「大丈夫。地球上の半分は男だから」
もうへっちゃらだと思っていても、なんだかんだで思い出すことがある。10年以上も前になる、高校二年のバレンタインの記憶。
同じクラスのY君に、チョコレートを渡した。手作りの生チョコ3粒。受け取ってもらえたし、カードに書いておいたメアドにお礼のメールも届いた。
「受験前最後のバレンタインだから」と息巻く友人たちと一緒に、「じゃあ私もチョコ作ってみるか。あげるならY君かな」というテンションで渡したものだった。にも関わらず、受け取ってもらえたら嬉しくなったし、メールが来た時も舞い上がっていた。
でも、私は彼とほとんど話したことがなかった。
大人になった今思うと、いくらクラスメイトとは言え、ろくに話したこともない異性から手作りのチョコなんて気持ち悪かっただろう。本当にごめんなさい。もらう側の気持ちになれていなかったし、空気も読めていなかった。
だからこそだったと思う。「ピーターって俺のこと好きなの?笑」というからかい混じりの文章や「気持ち悪いからもう送ってこないで」というメールがきたのは。
「送ってこないで」が届いたのはバレンタインから数日後の放課後で、私は自分のクラスにいた。ショックは受けたけど、教室に他の生徒も居るなか、泣くとか取り乱すことはできなかった。
「なんて返事しよう……いや、しなくていいのか」
悶々としていたら、他のクラスの友人からメールがきた。「ピーターってY君とメールしてる? なんか今、うちのクラスでそういう話が盛り上がっていて…」と教えてもらい、その内容から分かったことがあった。

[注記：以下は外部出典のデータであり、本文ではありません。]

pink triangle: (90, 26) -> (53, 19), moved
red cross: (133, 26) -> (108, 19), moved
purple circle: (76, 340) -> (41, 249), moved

どうやらY君は、他の男子たちに私からのメールを見せたり、なんて返信するかを相談していたようだ。その結果が「気持ち悪いから」で始まるあのメールになったみたい。
Y君とはそれっきりだ。
確か卒業まで同じクラスだったと思うけど、特に会話をするとかいじめられるとかもなく、何事もなく卒業した。私は同窓会に出ていない(どころか誘われていない)ので、卒業後の彼がどうしているかは知らない。地元に残っている友人から聞いたことがあったような気もするけど…定かじゃない。きっと結婚して、子供も居たりするんだろう。

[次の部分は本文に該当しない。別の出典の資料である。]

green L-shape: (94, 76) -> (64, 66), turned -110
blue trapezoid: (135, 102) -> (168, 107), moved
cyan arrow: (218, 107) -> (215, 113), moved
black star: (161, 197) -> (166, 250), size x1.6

高校二年のバレンタインを思い出すと、ガっと恥ずかしさが込み上げてくる。仲が良かったわけでもないクラスメイトに手作りって……
その一方で、メールをもらえて嬉しかった気持ちとか、嬉しさから長文即レスしてた気がする後悔とか、これから仲良くなれるかな…なんて浮ついた気持ちとか。返信がなかなか来なくなって不安になったりもしたな。「俺のこと好き?」と聞かれてドキッともした。なんて返したかは覚えてないけど。
まさか、彼以外の男子が、私のメールを見ていたとか、私たちのやり取りを知っていたとは想像しなかった。いじられキャラだったから、携帯を「自ら渡した」のか「からかわれて奪われた」のかはわからない。

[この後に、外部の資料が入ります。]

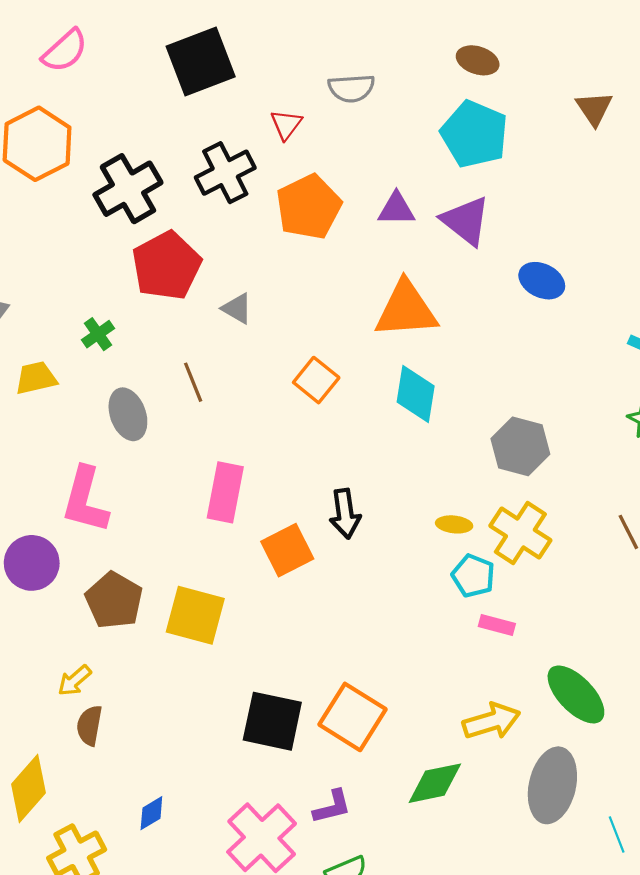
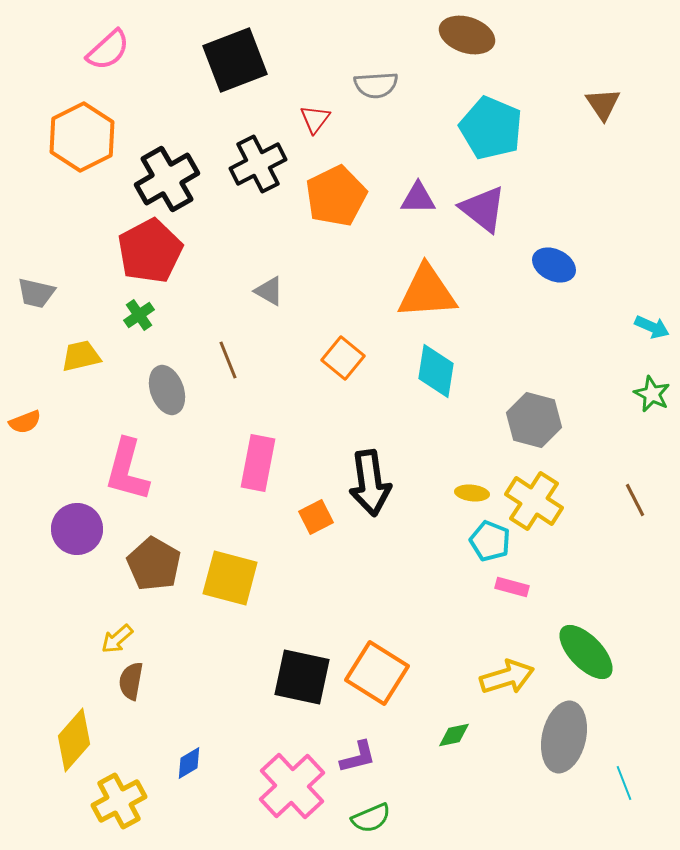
brown ellipse: (478, 60) -> (467, 35), moved, size x1.4
red pentagon: (166, 266) -> (150, 251), moved
black arrow: (345, 514) -> (370, 483), size x1.4
orange square: (287, 550) -> (316, 517), size x0.7
green diamond: (435, 783) -> (454, 735), size x0.6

もう30歳も過ぎたいい大人なのに、今でも思い出すなんて。あげなきゃよかった。手作りにしなきゃよかった。メアド渡さなきゃ良かった。メールしなきゃよかった。浮かれなければよかった。こうやって何度もグズグズした気持ちを味わっている。
だけどもうこれって、解消しようがないんだよな
どうしたらこの気持ちが成仏するのか分からない。きっとY君に謝られてもそんなにスッキリしないと思う。なかったことにしたくても、完全に忘れるって無理で。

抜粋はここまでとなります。